**Assignment**
Could every line below be transcribed exactly, with the pictures dropped?

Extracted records
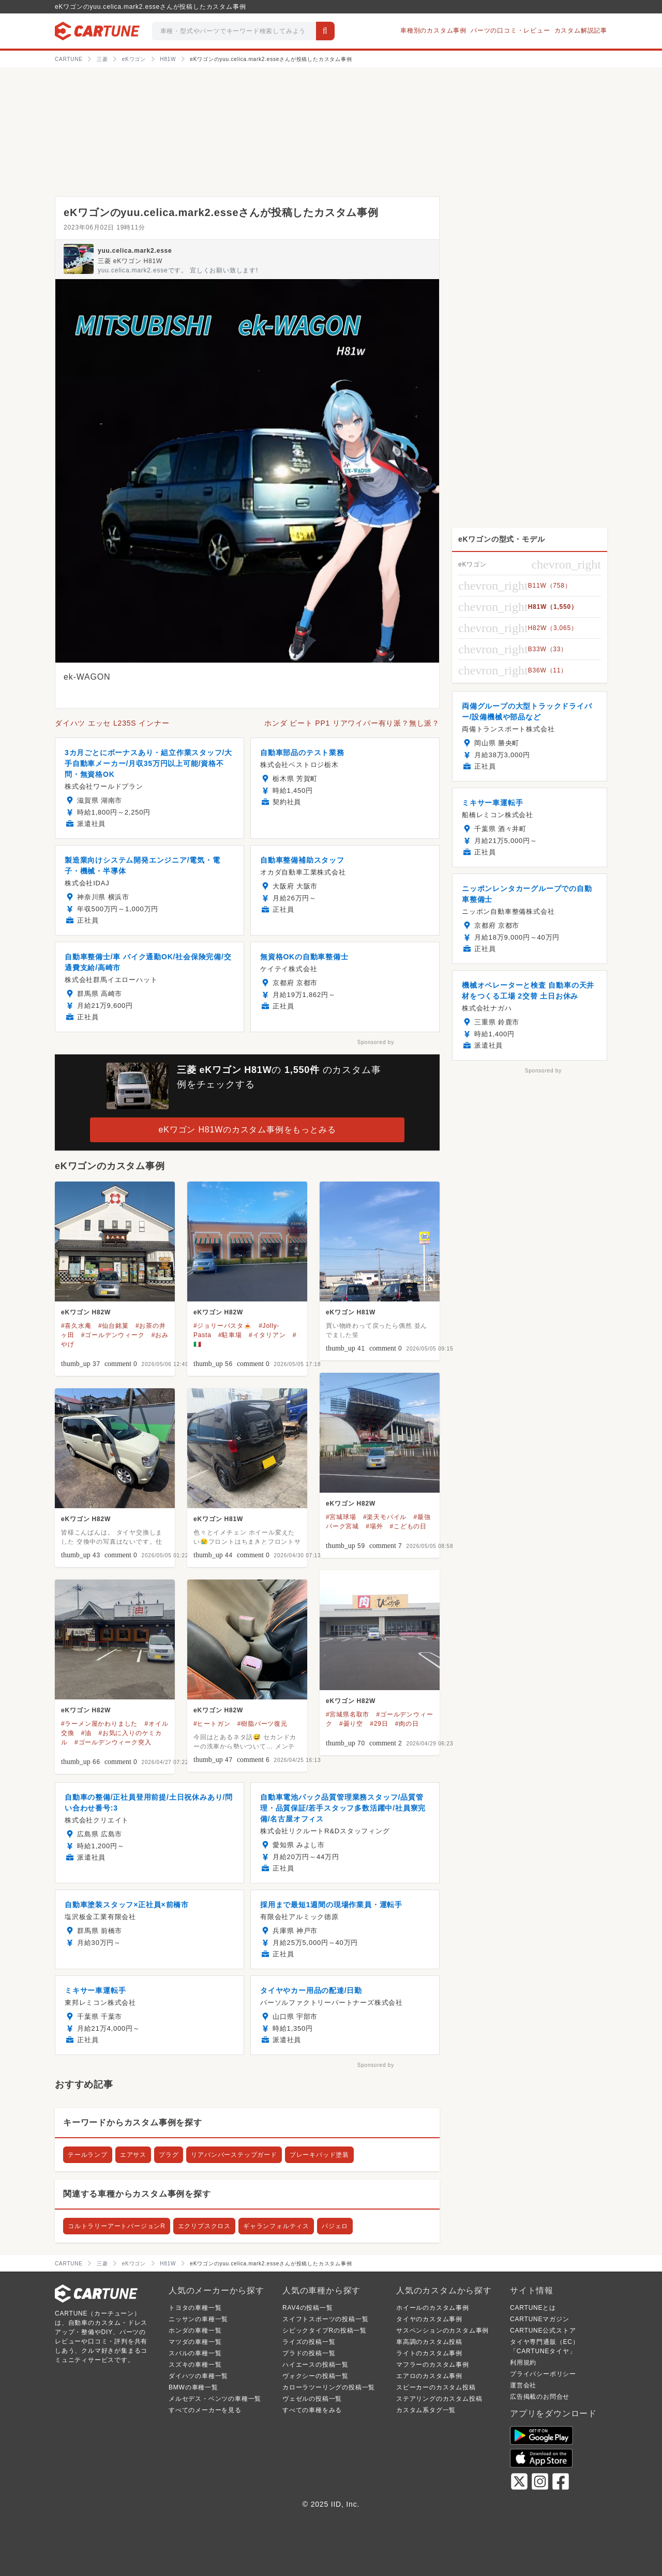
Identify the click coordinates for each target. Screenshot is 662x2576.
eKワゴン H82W (86, 1312)
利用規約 (523, 2362)
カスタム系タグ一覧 (426, 2410)
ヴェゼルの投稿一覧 (312, 2398)
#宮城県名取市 (347, 1714)
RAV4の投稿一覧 (307, 2307)
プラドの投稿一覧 (308, 2353)
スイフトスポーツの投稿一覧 (325, 2319)
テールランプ (88, 2154)
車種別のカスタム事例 (433, 30)
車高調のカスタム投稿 (429, 2341)
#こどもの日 (408, 1526)
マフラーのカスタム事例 (432, 2364)
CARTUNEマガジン (539, 2319)
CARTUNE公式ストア (543, 2330)
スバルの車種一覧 (195, 2353)
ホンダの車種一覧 (195, 2330)
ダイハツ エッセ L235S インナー (112, 723)
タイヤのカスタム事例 (429, 2319)
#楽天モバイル (385, 1517)
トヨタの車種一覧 (195, 2307)
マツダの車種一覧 (195, 2341)
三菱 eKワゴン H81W (130, 261)
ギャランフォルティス (276, 2226)
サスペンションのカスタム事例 (442, 2330)
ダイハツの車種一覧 (198, 2376)
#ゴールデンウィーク (113, 1335)
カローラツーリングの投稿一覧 (328, 2387)
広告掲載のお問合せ (539, 2396)
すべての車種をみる (312, 2410)
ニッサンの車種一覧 (198, 2319)
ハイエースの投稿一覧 (315, 2364)
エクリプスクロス (204, 2226)
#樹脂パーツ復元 (262, 1723)
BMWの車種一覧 (193, 2387)
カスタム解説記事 (580, 30)
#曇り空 (351, 1723)
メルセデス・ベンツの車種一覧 (215, 2398)
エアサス (133, 2154)
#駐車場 (230, 1335)
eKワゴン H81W (350, 1312)
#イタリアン (267, 1335)
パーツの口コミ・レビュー (510, 30)
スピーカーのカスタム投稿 (436, 2387)
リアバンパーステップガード (234, 2154)
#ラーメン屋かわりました (99, 1723)
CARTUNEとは (533, 2307)
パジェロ (335, 2226)
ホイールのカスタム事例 (432, 2307)
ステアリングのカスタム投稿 (439, 2398)
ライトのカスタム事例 (429, 2353)
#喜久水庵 (76, 1325)
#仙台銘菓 (113, 1325)
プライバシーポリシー (543, 2374)
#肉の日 (407, 1723)
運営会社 (523, 2385)
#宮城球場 (341, 1517)
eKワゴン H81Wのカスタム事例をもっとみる (247, 1129)
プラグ (168, 2154)
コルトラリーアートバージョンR (117, 2226)
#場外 (374, 1526)
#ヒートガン (211, 1723)
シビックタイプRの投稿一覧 (324, 2330)
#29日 (379, 1723)
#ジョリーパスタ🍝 (222, 1325)
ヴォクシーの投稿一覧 (315, 2376)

**Result of the task**
Identify the click coordinates for each target. Screenshot is 662x2576.
eKワゴン H82W (86, 1312)
利用規約 (523, 2362)
カスタム系タグ一覧 (426, 2410)
ヴェゼルの投稿一覧 (312, 2398)
#宮城県名取市 (347, 1714)
RAV4の投稿一覧 (307, 2307)
プラドの投稿一覧 (308, 2353)
スイフトスポーツの投稿一覧 (325, 2319)
テールランプ (88, 2154)
車種別のカスタム事例 (433, 30)
車高調のカスタム投稿 (429, 2341)
#こどもの日 (408, 1526)
マフラーのカスタム事例 (432, 2364)
CARTUNEマガジン (539, 2319)
CARTUNE公式ストア (543, 2330)
スバルの車種一覧 (195, 2353)
ホンダの車種一覧 (195, 2330)
ダイハツ エッセ L235S インナー (112, 723)
タイヤのカスタム事例 (429, 2319)
#楽天モバイル (385, 1517)
トヨタの車種一覧 (195, 2307)
マツダの車種一覧 (195, 2341)
三菱 eKワゴン H81W (130, 261)
ギャランフォルティス (276, 2226)
サスペンションのカスタム事例 (442, 2330)
ダイハツの車種一覧 (198, 2376)
#ゴールデンウィーク (113, 1335)
カローラツーリングの投稿一覧 (328, 2387)
広告掲載のお問合せ (539, 2396)
すべての車種をみる (312, 2410)
ニッサンの車種一覧 (198, 2319)
ハイエースの投稿一覧 (315, 2364)
エクリプスクロス (204, 2226)
#樹脂パーツ復元 (262, 1723)
BMWの車種一覧 (193, 2387)
カスタム解説記事 (580, 30)
#曇り空 (351, 1723)
メルセデス・ベンツの車種一覧 (215, 2398)
エアサス (133, 2154)
#駐車場 (230, 1335)
eKワゴン H81W (350, 1312)
#イタリアン (267, 1335)
パーツの口コミ・レビュー (510, 30)
スピーカーのカスタム投稿 (436, 2387)
リアバンパーステップガード (234, 2154)
#ラーメン屋かわりました (99, 1723)
CARTUNEとは (533, 2307)
パジェロ (335, 2226)
ホイールのカスタム事例 (432, 2307)
ステアリングのカスタム投稿 (439, 2398)
ライトのカスタム事例 (429, 2353)
#喜久水庵 (76, 1325)
#仙台銘菓 (113, 1325)
プライバシーポリシー (543, 2374)
#肉の日 (407, 1723)
運営会社 (523, 2385)
#宮城球場 (341, 1517)
eKワゴン H81Wのカスタム事例をもっとみる (247, 1129)
プラグ (168, 2154)
コルトラリーアートバージョンR (117, 2226)
#場外 (374, 1526)
#ヒートガン (211, 1723)
シビックタイプRの投稿一覧 (324, 2330)
#29日 (379, 1723)
#ジョリーパスタ🍝 (222, 1325)
ヴォクシーの投稿一覧 (315, 2376)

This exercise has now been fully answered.